How to complete this task:
Once you reach the line containing "雲林縣志願服務推廣中心" in the entries below, write out that line and each one after it down to the line containing "AJOUTER AU PANIER", exactly and with nothing added.

#### Source data

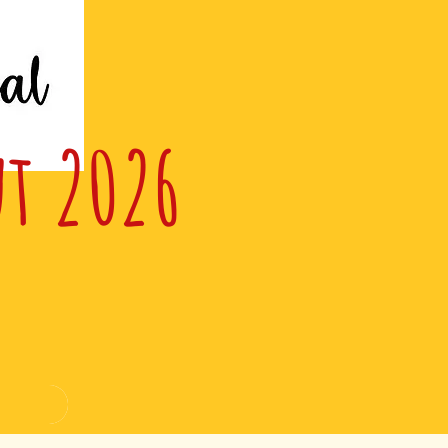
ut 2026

########
#### Source data

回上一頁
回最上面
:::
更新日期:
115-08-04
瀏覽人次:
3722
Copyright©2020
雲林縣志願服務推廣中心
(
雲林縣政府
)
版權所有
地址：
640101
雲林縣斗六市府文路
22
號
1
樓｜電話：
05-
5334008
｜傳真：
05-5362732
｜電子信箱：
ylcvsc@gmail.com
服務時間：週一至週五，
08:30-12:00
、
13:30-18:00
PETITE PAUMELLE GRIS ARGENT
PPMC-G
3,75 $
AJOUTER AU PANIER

########

The completed task:
雲林縣志願服務推廣中心
(
雲林縣政府
)
版權所有
地址：
640101
雲林縣斗六市府文路
22
號
1
樓｜電話：
05-
5334008
｜傳真：
05-5362732
｜電子信箱：
ylcvsc@gmail.com
服務時間：週一至週五，
08:30-12:00
、
13:30-18:00
PETITE PAUMELLE GRIS ARGENT
PPMC-G
3,75 $
AJOUTER AU PANIER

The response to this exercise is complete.